This week is also Market week in High Point. I miss the days of flashing a business card, getting credentials and going to market. As a designer, I always went with my employer to see my fabrics and how the interior designers used them. It's great to hear that the piece is creating large sales dollars. It is the world's home for home furnishings and just everybody is there.
The connection to the Revolution at market is most obvious. The high end furniture is primarily influenced by the 18th century, - that's right our Revolutionary and Colonial days.
But thanks to the American experiment, the market evolved here and you can get just about everything.
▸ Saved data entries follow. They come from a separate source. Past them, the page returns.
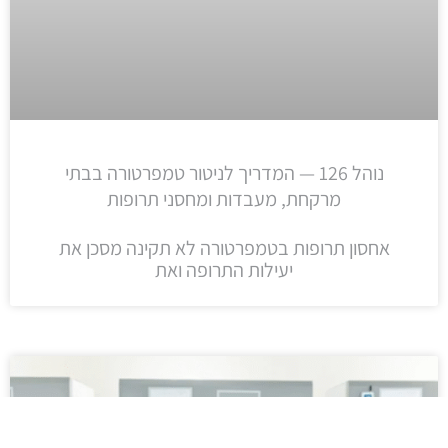
נוהל 126 — המדריך לניטור טמפרטורה בבתי
מרקחת, מעבדות ומחסני תרופות
אחסון תרופות בטמפרטורה לא תקינה מסכן את
יעילות התרופה ואת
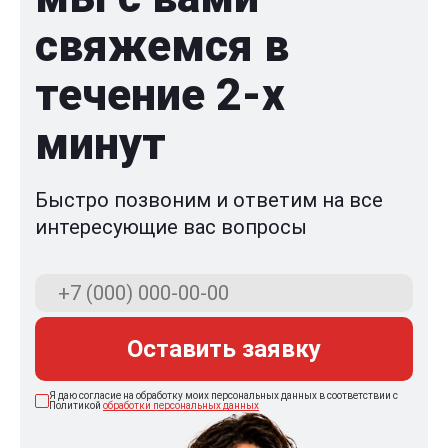
свяжемся в
течение 2-x
минут
Быстро позвоним и ответим на все
интересующие вас вопросы
Оставить заявку
Я даю согласие на обработку моих персональных данных в соответствии с
Политикой
обработки персональных данных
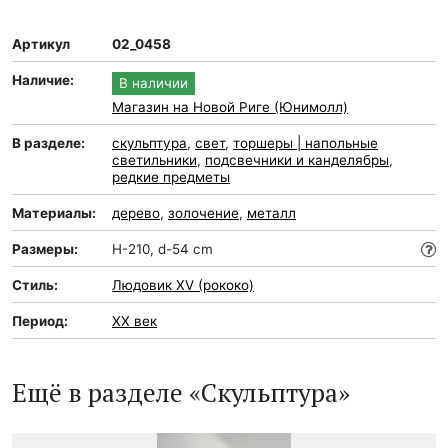
Артикул
02_0458
Наличие:
В наличии
Магазин на Новой Риге (Юнимолл)
В разделе:
скульптура
,
свет
,
торшеры | напольные
светильники
,
подсвечники и канделябры
,
редкие предметы
Материалы:
дерево
,
золочение
,
металл
Размеры:
H-210, d-54 cm
Стиль:
Людовик XV (рококо)
Период:
XX век
Ещё в разделе «Скульптура»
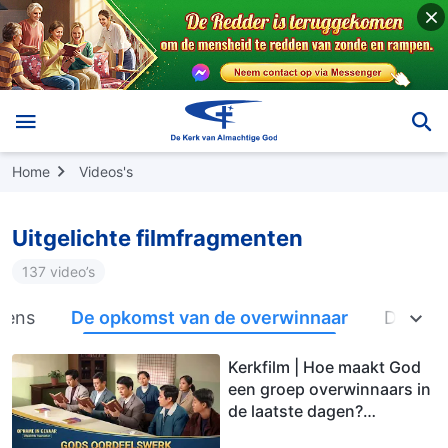
Home
Videos's
Uitgelichte filmfragmenten
137 video’s
mens
De opkomst van de overwinnaar
De diep
Kerkfilm | Hoe maakt God
een groep overwinnaars in
de laatste dagen?
(Uitgelicht fragment)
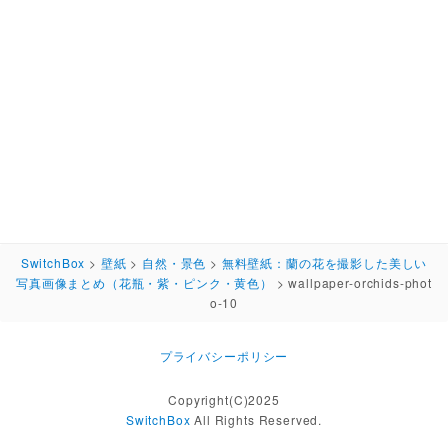
SwitchBox
>
壁紙
>
自然・景色
>
無料壁紙：蘭の花を撮影した美しい
写真画像まとめ（花瓶・紫・ピンク・黄色）
>
wallpaper-orchids-phot
o-10
プライバシーポリシー
Copyright(C)2025
SwitchBox
All Rights Reserved.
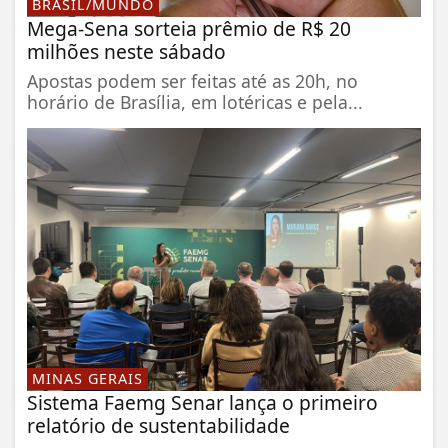
BRASIL/MUNDO
Mega-Sena sorteia prêmio de R$ 20
milhões neste sábado
Apostas podem ser feitas até as 20h, no
horário de Brasília, em lotéricas e pela...
MINAS GERAIS
Sistema Faemg Senar lança o primeiro
relatório de sustentabilidade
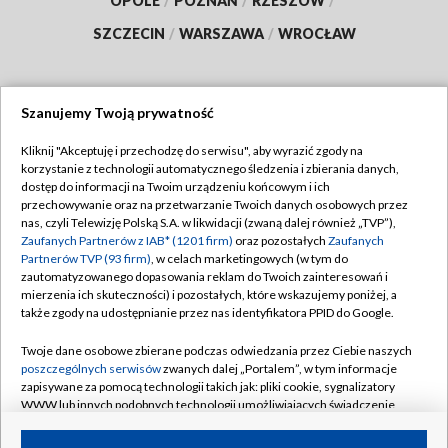
OPOLE
/
POZNAŃ
/
RZESZÓW
/
SZCZECIN
/
WARSZAWA
/
WROCŁAW
Szanujemy Twoją prywatność
Dołącz do nas:
Kliknij "Akceptuję i przechodzę do serwisu", aby wyrazić zgody na
korzystanie z technologii automatycznego śledzenia i zbierania danych,
TVP
dostęp do informacji na Twoim urządzeniu końcowym i ich
Abonament TVP
przechowywanie oraz na przetwarzanie Twoich danych osobowych przez
Regulamin TVP
nas, czyli Telewizję Polską S.A. w likwidacji (zwaną dalej również „TVP”),
Emisja w TVP
Zaufanych Partnerów z IAB* (1201 firm)
oraz pozostałych
Zaufanych
Polityka prywatności
Partnerów TVP (93 firm)
, w celach marketingowych (w tym do
Centrum informacji TVP
Moje zgody
zautomatyzowanego dopasowania reklam do Twoich zainteresowań i
mierzenia ich skuteczności) i pozostałych, które wskazujemy poniżej, a
Naziemna Telewizja Cyfrowa
Pomoc
także zgody na udostępnianie przez nas identyfikatora PPID do Google.
Sklep TVP
Biuro reklamy
Twoje dane osobowe zbierane podczas odwiedzania przez Ciebie naszych
Rada Programowa
poszczególnych serwisów
zwanych dalej „Portalem”, w tym informacje
Kontakt
zapisywane za pomocą technologii takich jak: pliki cookie, sygnalizatory
System NOS
WWW lub innych podobnych technologii umożliwiających świadczenie
dopasowanych i bezpiecznych usług, personalizację treści oraz reklam,
Informacje o nadawcy
Kanały
udostępnianie funkcji mediów społecznościowych oraz analizowanie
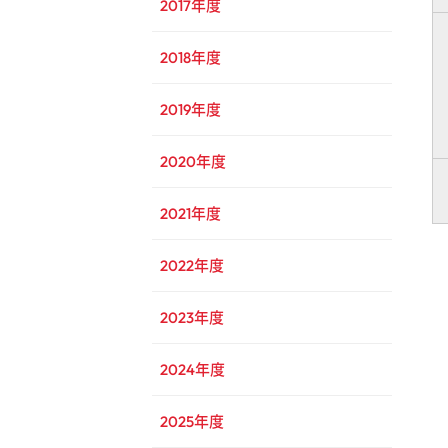
2017年度
2018年度
2019年度
2020年度
2021年度
2022年度
2023年度
2024年度
2025年度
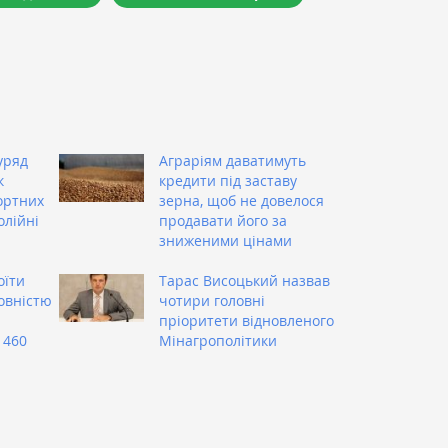
уряд
Аграріям даватимуть
к
кредити під заставу
ортних
зерна, щоб не довелося
олійні
продавати його за
зниженими цінами
оїти
Тарас Висоцький назвав
овністю
чотири головні
пріоритети відновленого
 460
Мінагрополітики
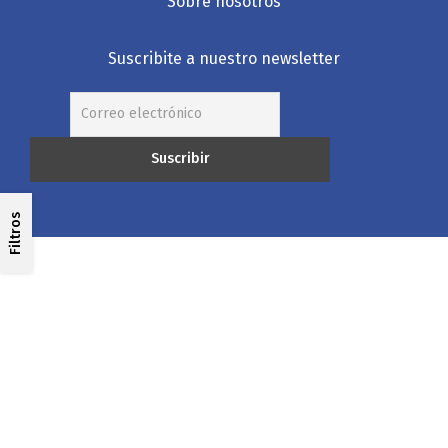
Sobre nosotros
Suscribite a nuestro newsletter
Filtros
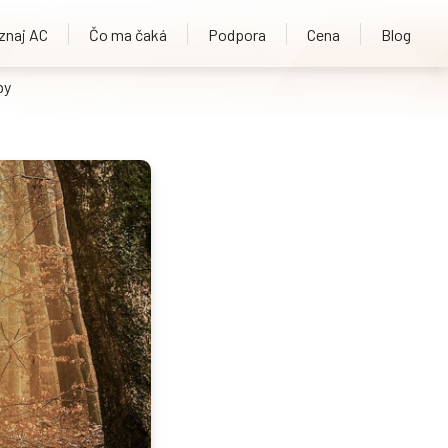
znaj AC
Čo ma čaká
Podpora
Cena
Blog
by
y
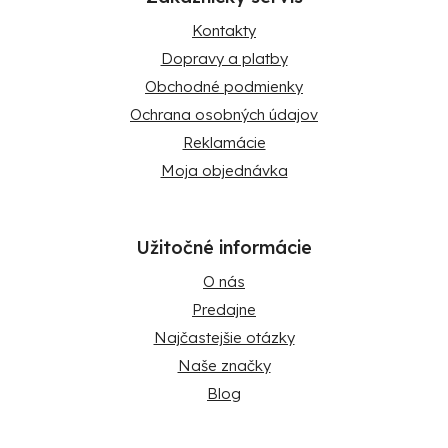
Kontakty
Dopravy a platby
Obchodné podmienky
Ochrana osobných údajov
Reklamácie
Moja objednávka
Užitočné informácie
O nás
Predajne
Najčastejšie otázky
Naše značky
Blog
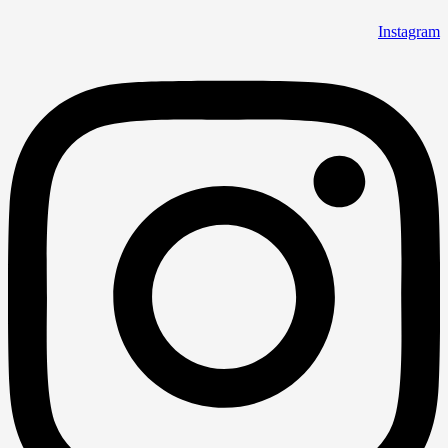
Instagram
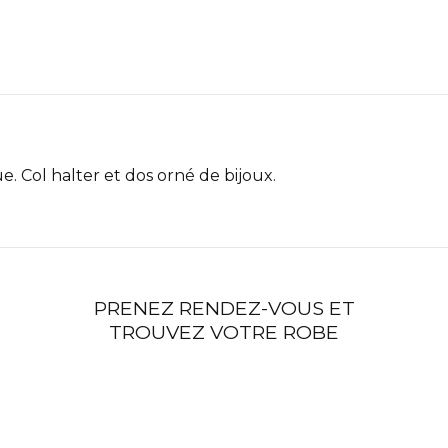
e. Col halter et dos orné de bijoux.
PRENEZ RENDEZ-VOUS ET
TROUVEZ VOTRE ROBE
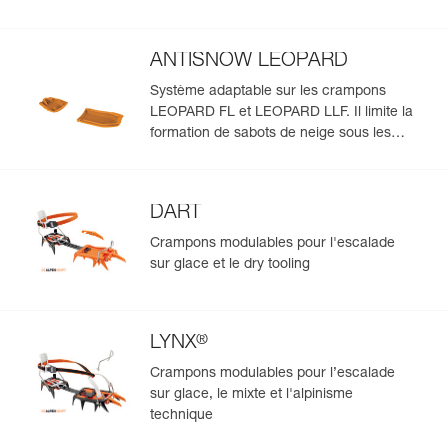
ANTISNOW LEOPARD
Système adaptable sur les crampons
LEOPARD FL et LEOPARD LLF. Il limite la
formation de sabots de neige sous les
crampons, quel que soit l'état de la neige
DART
Crampons modulables pour l'escalade
sur glace et le dry tooling
®
LYNX
Crampons modulables pour l’escalade
sur glace, le mixte et l'alpinisme
technique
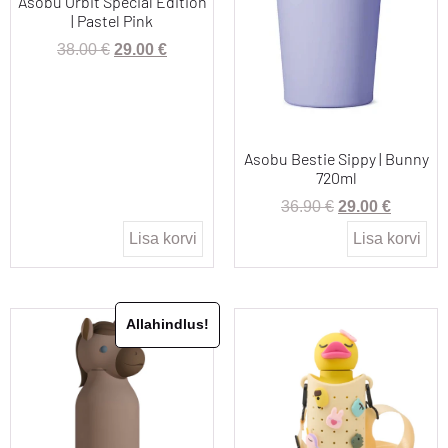
Asobu Orbit Special Edition
| Pastel Pink
38.00
€
29.00
€
Asobu Bestie Sippy | Bunny
720ml
36.90
€
29.00
€
Lisa korvi
Lisa korvi
Allahindlus!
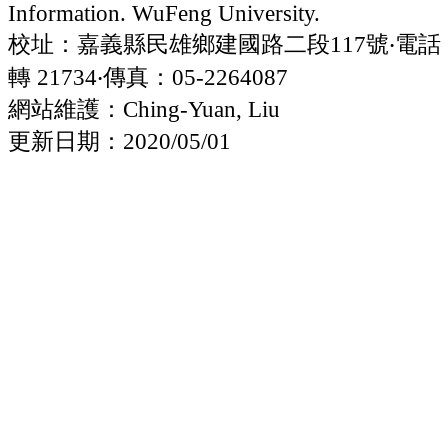
Information. WuFeng University.
校址：嘉義縣民雄鄉建國路二段117號‧電話：05
轉 21734‧傳真：05-2264087
網站維護：Ching-Yuan, Liu
更新日期：2020/05/01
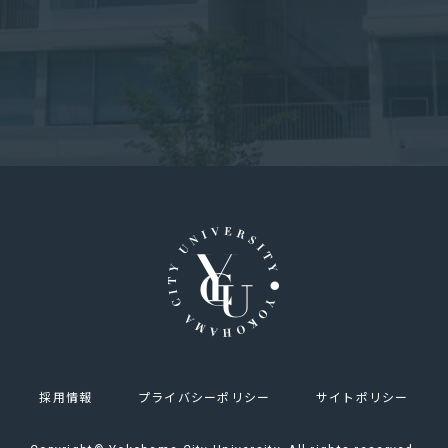
採用情報
プライバシーポリシー
サイトポリシー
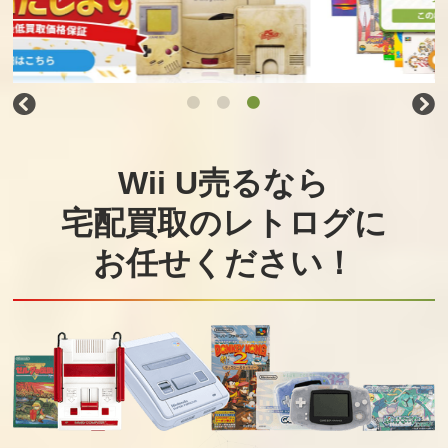
Wii U売るなら
宅配買取のレトログに
お任せください！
What next? Well, if you start a business connected to the industry and register you can go to market again in October. It happens twice a year. They don't just let anyone in however. You need an economic reason. So make something and sell it to someone or bring it to market, then register and go!! NC is the place to be.
As with all things from our Revolutionary times, its easy to forget the contributions of our forefathers. An interesting webpage from the Tradition Fine Arts Organization explains how things are brought into focus...
"It took only one sentence uttered from the American curator at the Metropolitan Museum of Art in a speech at the First Antiques Forum at Williamsburg in 1949 to ignite a firestorm of research and exhibitions on early American Southern furniture. "Very little of artistic merit was made south of Baltimore," he declared. He might as well have fired the first cannon volley on Ft. Sumter."
The webpage reminds me to tell you that if you can't get to market, you can get to the Museum of Early Southern Decorative Arts (MESDA) at Old Salem in Winston-Salem. There you will see what fine furniture is all about. The original documents for the quote in the Traditional Fine Arts Organization comes from the Mint museum in Charlotte.